We recently compiled a list of Jim Cramer’s 10 hottest stocks, and in this article we’ll take a look at how NVIDIA Corporation (NASDAQ:NVDA) ranks against the rest of Jim Cramer’s stocks.
On a recent episode of Mad Money, Jim Cramer talked about some of Wall Street’s biggest oversights this earnings season, especially on a day when the Dow fell 141 points and the Nasdaq rose 0.2%. Cramer cited misleading stories about the impact of GLP-1 drugs on food and beverage companies, reluctance to cut prices post-pandemic, skepticism about AI investments, and
Intel continues to dominate the technology world.
Cramer argues that if companies were more honest about their changing circumstances, they would appear more credible and their stock prices could rise, but by concealing important details, they could confuse investors and make them more likely to make wrong decisions.
“It would make things a lot easier for everyone if companies admitted their changed situation, but who wants to admit they’re wrong? Companies get credit and stock prices rise, only to suffer as investors try to figure out what’s actually going on and assume the worst instead of the best,” Cramer said.

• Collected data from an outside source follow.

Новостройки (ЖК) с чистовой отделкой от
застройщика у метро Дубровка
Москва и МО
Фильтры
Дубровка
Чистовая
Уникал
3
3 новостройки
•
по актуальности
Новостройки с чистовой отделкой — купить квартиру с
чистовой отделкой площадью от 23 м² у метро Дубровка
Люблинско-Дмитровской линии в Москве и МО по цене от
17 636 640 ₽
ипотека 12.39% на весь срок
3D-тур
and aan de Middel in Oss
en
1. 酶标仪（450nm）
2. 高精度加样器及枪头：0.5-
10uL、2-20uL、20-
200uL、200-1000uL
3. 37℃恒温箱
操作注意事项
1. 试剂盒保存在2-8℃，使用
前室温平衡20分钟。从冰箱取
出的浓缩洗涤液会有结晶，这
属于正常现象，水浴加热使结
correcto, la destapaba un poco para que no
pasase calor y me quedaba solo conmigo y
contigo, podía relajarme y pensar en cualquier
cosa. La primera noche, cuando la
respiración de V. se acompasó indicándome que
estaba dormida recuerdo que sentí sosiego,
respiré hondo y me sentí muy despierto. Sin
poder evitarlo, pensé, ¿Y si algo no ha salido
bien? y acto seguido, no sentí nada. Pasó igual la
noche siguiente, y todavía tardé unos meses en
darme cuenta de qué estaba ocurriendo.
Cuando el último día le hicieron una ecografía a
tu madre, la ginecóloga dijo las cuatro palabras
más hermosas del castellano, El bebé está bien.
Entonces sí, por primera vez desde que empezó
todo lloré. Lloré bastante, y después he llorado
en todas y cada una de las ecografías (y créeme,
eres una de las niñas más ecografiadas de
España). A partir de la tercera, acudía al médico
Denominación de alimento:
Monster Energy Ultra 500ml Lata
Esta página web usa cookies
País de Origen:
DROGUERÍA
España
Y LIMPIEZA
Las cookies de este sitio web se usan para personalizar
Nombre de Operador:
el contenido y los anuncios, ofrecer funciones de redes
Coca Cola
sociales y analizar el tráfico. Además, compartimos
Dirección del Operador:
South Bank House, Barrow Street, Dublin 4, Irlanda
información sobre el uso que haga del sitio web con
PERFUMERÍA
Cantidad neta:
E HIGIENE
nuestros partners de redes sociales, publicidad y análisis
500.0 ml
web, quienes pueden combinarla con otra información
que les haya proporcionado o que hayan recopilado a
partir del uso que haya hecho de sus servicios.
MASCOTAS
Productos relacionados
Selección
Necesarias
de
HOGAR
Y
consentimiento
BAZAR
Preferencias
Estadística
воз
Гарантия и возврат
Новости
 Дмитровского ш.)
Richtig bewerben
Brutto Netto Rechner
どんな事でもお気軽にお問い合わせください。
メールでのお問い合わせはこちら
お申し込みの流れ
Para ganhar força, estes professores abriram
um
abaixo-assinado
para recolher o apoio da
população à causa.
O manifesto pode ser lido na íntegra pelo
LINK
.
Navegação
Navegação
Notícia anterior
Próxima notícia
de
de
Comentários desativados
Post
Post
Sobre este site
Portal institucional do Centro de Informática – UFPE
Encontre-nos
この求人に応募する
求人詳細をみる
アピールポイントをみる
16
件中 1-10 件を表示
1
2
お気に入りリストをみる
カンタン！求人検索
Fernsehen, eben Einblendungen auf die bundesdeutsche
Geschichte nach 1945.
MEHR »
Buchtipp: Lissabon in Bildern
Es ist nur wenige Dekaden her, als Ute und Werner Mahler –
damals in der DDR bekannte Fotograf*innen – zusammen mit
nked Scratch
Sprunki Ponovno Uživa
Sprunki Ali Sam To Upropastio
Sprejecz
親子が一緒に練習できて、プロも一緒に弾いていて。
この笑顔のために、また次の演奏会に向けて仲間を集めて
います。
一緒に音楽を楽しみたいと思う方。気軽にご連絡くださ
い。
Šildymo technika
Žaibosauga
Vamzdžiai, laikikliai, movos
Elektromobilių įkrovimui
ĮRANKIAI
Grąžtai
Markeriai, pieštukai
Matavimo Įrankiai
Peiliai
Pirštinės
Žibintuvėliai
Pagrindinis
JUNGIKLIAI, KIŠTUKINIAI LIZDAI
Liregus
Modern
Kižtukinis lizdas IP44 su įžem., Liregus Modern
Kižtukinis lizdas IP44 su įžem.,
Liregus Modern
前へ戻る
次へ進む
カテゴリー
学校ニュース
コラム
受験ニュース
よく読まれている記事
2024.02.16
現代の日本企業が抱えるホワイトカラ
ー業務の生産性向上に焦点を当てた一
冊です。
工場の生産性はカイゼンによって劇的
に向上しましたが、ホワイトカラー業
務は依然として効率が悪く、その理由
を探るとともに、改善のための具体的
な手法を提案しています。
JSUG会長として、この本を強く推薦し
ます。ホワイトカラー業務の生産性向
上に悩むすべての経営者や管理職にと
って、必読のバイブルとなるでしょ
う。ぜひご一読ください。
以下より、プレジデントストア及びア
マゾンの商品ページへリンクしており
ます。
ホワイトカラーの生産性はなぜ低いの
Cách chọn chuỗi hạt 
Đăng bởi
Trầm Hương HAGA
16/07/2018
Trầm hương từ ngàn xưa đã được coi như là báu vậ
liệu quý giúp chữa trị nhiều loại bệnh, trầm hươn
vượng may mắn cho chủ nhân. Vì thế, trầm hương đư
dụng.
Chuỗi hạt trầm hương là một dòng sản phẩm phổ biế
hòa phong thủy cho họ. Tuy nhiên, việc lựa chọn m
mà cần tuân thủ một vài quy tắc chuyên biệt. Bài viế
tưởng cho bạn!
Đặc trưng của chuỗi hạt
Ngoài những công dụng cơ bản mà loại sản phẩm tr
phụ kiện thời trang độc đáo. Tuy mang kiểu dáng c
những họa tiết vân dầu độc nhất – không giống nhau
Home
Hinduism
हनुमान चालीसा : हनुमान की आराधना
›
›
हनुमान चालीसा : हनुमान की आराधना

Kramer emphasized how easy it is to be misled in an age of misinformation and stressed the need to recognize these gaps. According to Kramer, despite the fact that approximately 20 million Americans are reported to be using GLP-1 weight loss and diabetes drugs, food and beverage companies refuse to acknowledge any adverse effects of these drugs. They don’t even hint at them. Kramer argues that their denial of the effectiveness of GLP-1 drugs is a complete lie.
“We know that when you take GLP-1, it suppresses your appetite, so you eat a lot less and eat less snack foods. … These drugs are incredibly powerful. It would be crazy for them not to hurt snack food companies.”
Commenting on price increases, Cramer said most companies have not seen the need to lower prices despite the massive hikes that have occurred during the pandemic. He noted that airlines that have consistently underperformed have refused to lower fares and are acting as if the hikes never happened.
“There are countless airlines out there that are underperforming. They simply won’t lower their prices and act as if they never raised them in the first place.”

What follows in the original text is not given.